Ab 1983/84 gewann die direkte Unter­stützung von den schrittweise wieder le­gal operierenden sozialen Bewegungen in San Salvador einen zentralen Stel­lenwert. Durch Finanzzuweisungen -- Gelder für den Freikauf politischer Ge­fangener eingeschlossen --, Zeitungsan­zeigen, persönliche Präsenz, Interven­tionen über die vor Ort vertretenen Bot­schaften u.ä. hat die Solidaritätsarbeit einen wichtigen Beitrag dazu geleistet, den politischen Spielraum wieder schrittweise auszudehnen.

Die intensive Öffentlichkeitsarbeit in den Metropolen zielte u.a. auf die De­batte über Menschenrechtskriterien für die Wirtschafts- und Militärhilfe in den USA oder über die Entwicklungshilfe der Bundesregierung.

Auch wenn die politischen Verhältnisse wie z.B. in der Bundesrepublik aufgrund von Parteiloyalitäten festgefahren wa­ren; die Tatsache, daß die Administra­tion der USA die Christiani-Regierung in El Salvador zuletzt deutlich unter Druck gesetzt hat, das Waffenstillstandsab­kommen zu akzep­tieren, hängt nicht nur mit der verän­derten Weltlage zusam­men. Eine Vor­aussetzung war sicher die jahrelange intensive Arbeit von Men­schenrechts- und Solidaritätsgruppen in den USA, die es geschafft hatten, daß sich ihre Regie­rung Jahr für Jahr sehr intensiv mit der Menschenrechtslage in El Salvador be­fassen mußte.
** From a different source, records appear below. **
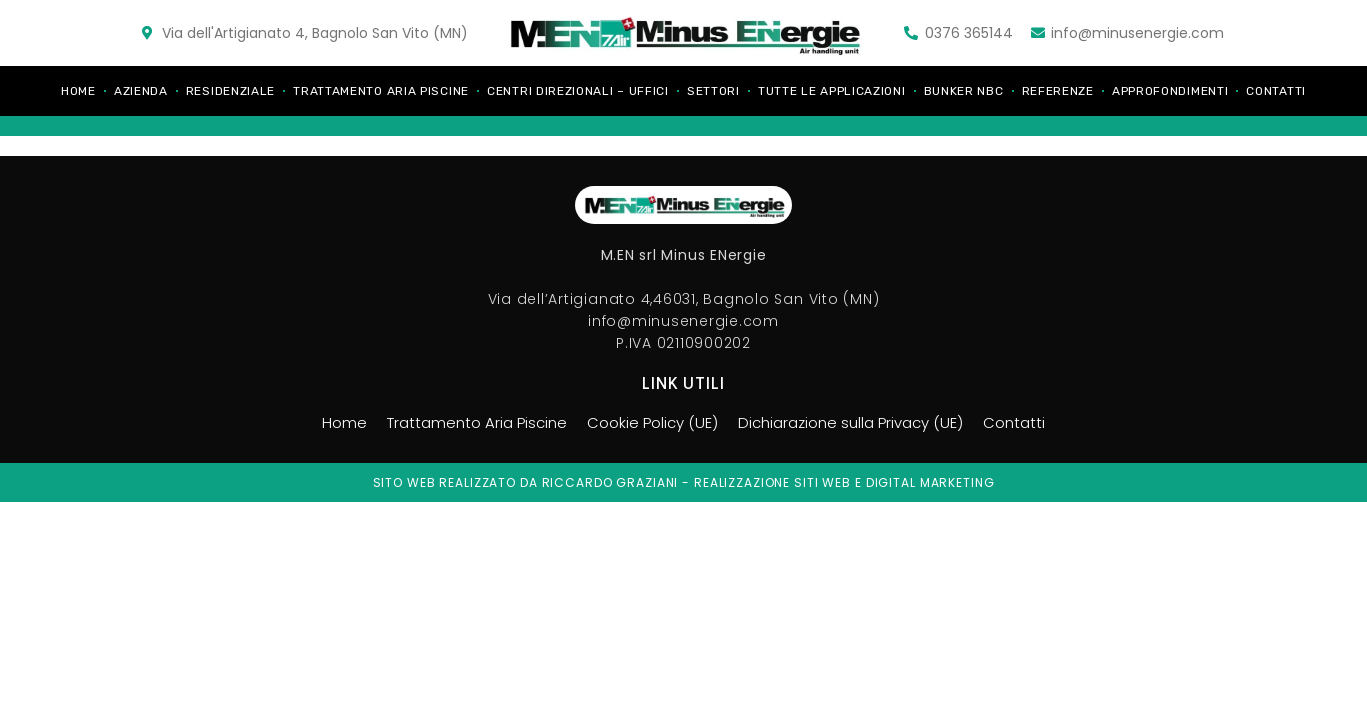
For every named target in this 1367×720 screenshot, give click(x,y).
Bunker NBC (964, 91)
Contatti (1276, 91)
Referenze (1058, 91)
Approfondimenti (1170, 91)
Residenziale (230, 91)
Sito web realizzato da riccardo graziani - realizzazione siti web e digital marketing (684, 482)
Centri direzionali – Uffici (578, 91)
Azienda (141, 91)
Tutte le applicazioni (832, 91)
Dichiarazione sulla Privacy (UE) (858, 423)
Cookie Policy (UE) (649, 423)
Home (78, 91)
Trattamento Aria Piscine (381, 91)
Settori (713, 91)
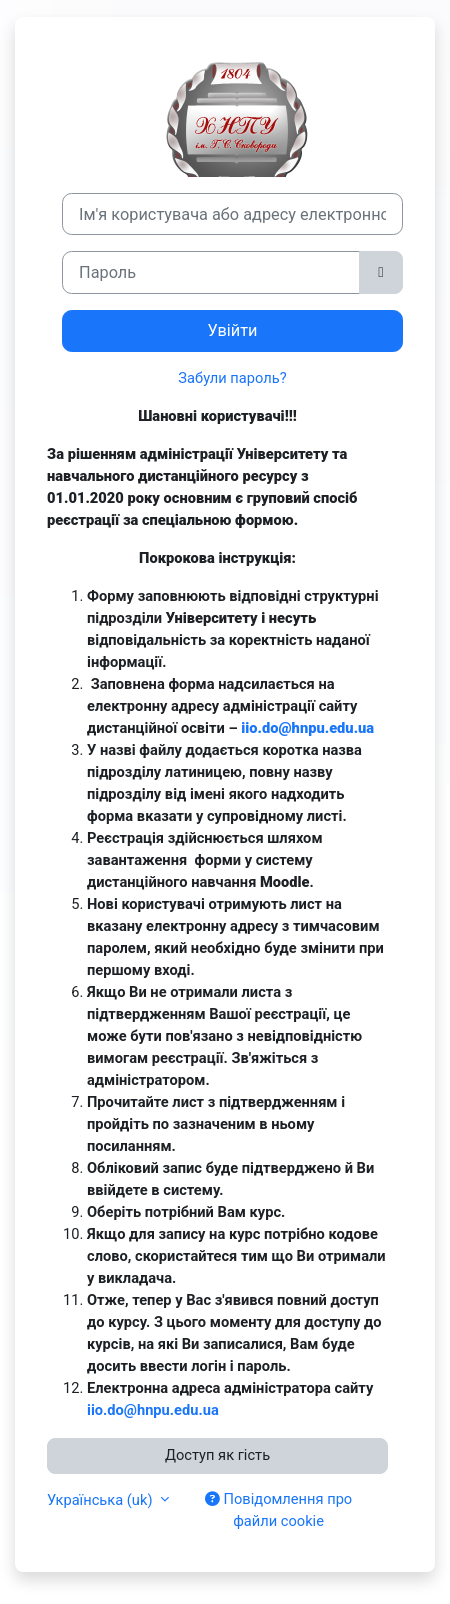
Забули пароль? (232, 378)
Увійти (233, 330)
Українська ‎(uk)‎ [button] (101, 1500)
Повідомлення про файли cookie (278, 1510)
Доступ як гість (217, 1455)
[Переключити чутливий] (381, 272)
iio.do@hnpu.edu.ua (307, 728)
Die Durchsetzungsfähigkeit von Eman­zipationsbewegungen in der Dritten Welt hängt heute mehr denn je davon ab, ob sie ihr Anliegen der internatio­nalen Öffentlichkeit vermitteln können. Solidaritätsarbeit kommt da eine wich­tige Funktion zu, nicht nur in eine Richtung: In dem Maße wie die Weltöf­fentlichkeit für die Menschenrechtslage in El Salvador sensibilisiert wurde, mußte sich auch die FMLN kri­tisch hin­sichtlich ihrer Menschenrecht­spraxis hinterfragen und untersuchen lassen.

In der internationalen völkerrechtlichen Diskussion und Praxis gewinnt eine mit der Durchsetzung von Menschenrechten begründete Intervention, bzw. Ausset­zung des Souveränitätsprinzips, rasch zunehmende Bedeutung. Die Tatsache, daß beide Bürgerkriegsparteien in El Salvador übereingekommen sind, die Menschenrechtslage in ihrem Land de­tailliert durch UN-Inspektoren vor Ort überwachen und verifizieren zu lassen, stellt in diesem Zusammenhang einen neuen qualitativen Schritt dar.

El Salvador ist auch eines derjenigen Länder, in denen sich die dort ansässi­gen EG-Botschafter -- darunter auch diejenigen der Bundesrepublik -- schon seit Jahren intensiv in Menschenrechts­fragen "einmischen". Ein deutscher Bot­schafter mußte daraufhin aufgrund von Drohungen der extremen Rechten das Land verlassen.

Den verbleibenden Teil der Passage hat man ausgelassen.